“It seems to me,” said Booker T.,
“That all you folks have missed the boat
Who shout about the right to vote,
And spend vain days and sleepless nights
In uproar over civil rights.
Just keep your mouth shut, do not grouse,
But work, and save, and buy a house.”
“I don't agree,” said W.E.B.,
“For what can property avail
If dignity and justice fail.
Unless you help to make the laws,
They’ll steal your house with a trumped-up clause.
A rope's as tight, a fire as hot,
No matter how much cash you’ve got.
Speak soft, and try your little plan,
But as for me, I’ll be a man”
“It seems to me,” said Booker T.–
“I don't agree,”
Dudley Randall, “Booker T. and W. E. B.”
The emergence of the New Negro movement was entangled in powerful dynamics and paradigms involving race, gender, and sexuality that defined Jim Crow America. The opening chapter presents these ideological constructs, and the following chapters explore how they were echoed and rewritten in New Negro discourse. As I have indicated, the main focus is the debate between Booker T. Washington and W. E. B. Du Bois, which has shaped modern African American discourse in general and the New Negro Renaissance in particular. Both participants of the dispute are numerously referred to in the discussions of the politics and rhetoric of the movement.

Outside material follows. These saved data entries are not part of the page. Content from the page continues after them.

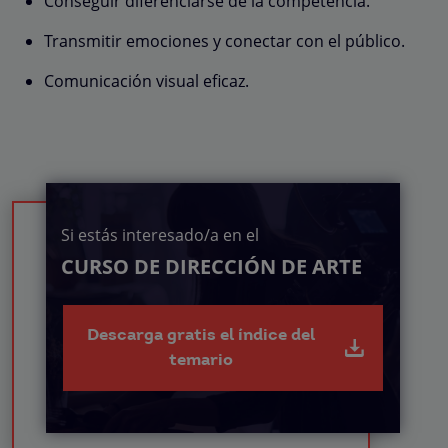
Conseguir diferenciarse de la competencia.
Transmitir emociones y conectar con el público.
Comunicación visual eficaz.
Si estás interesado/a en el
CURSO DE DIRECCIÓN DE ARTE
Descarga gratis el índice del
temario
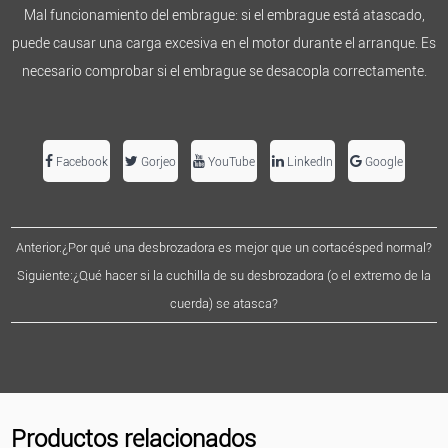
Mal funcionamiento del embrague: si el embrague está atascado,
puede causar una carga excesiva en el motor durante el arranque. Es
necesario comprobar si el embrague se desacopla correctamente.
Facebook
Gorjeo
YouTube
LinkedIn
Google
Anterior:¿Por qué una desbrozadora es mejor que un cortacésped normal?
Siguiente:¿Qué hacer si la cuchilla de su desbrozadora (o el extremo de la
cuerda) se atasca?
Productos relacionados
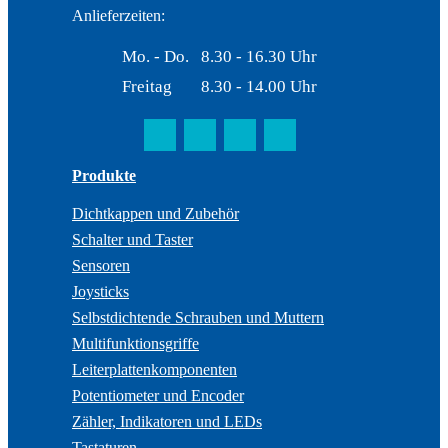
Anlieferzeiten:
Mo. - Do.
8.30 - 16.30 Uhr
Freitag
8.30 - 14.00 Uhr
Produkte
Dichtkappen und Zubehör
Schalter und Taster
Sensoren
Joysticks
Selbstdichtende Schrauben und Muttern
Multifunktionsgriffe
Leiterplattenkomponenten
Potentiometer und Encoder
Zähler, Indikatoren und LEDs
Tastaturen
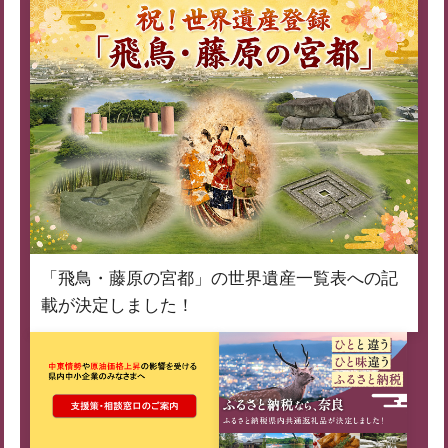
「飛鳥・藤原の宮都」の世界遺産一覧表への記
載が決定しました！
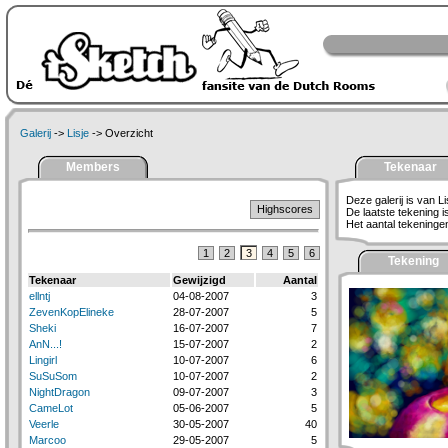
Galerij
->
Lisje
-> Overzicht
Members
Tekenaar
Deze galerij is van Li
Highscores
De laatste tekening 
Het aantal tekeningen 
1
2
3
4
5
6
Tekening
Tekenaar
Gewijzigd
Aantal
ellntj
04-08-2007
3
ZevenKopElineke
28-07-2007
5
Sheki
16-07-2007
7
AnN...!
15-07-2007
2
Lingirl
10-07-2007
6
SuSuSom
10-07-2007
2
NightDragon
09-07-2007
3
CameLot
05-06-2007
5
Veerle
30-05-2007
40
Marcoo
29-05-2007
5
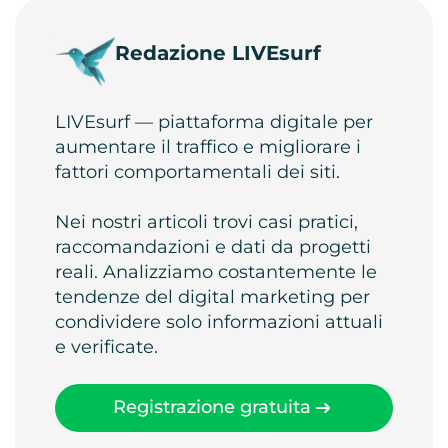
Redazione LIVEsurf
LIVEsurf — piattaforma digitale per
aumentare il traffico e migliorare i
fattori comportamentali dei siti.
Nei nostri articoli trovi casi pratici,
raccomandazioni e dati da progetti
reali. Analizziamo costantemente le
tendenze del digital marketing per
condividere solo informazioni attuali
e verificate.
Registrazione gratuita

Alain Locke chooses to include the two principal texts of the debate, The Souls of Black Folk and Up from Slavery, in his study of black self-expression in the 1920s, even though they considerably predate the Roaring Twenties decade, “because within this period in which we are interested they have established themselves as Negro classics and come in to the prime of their influence.”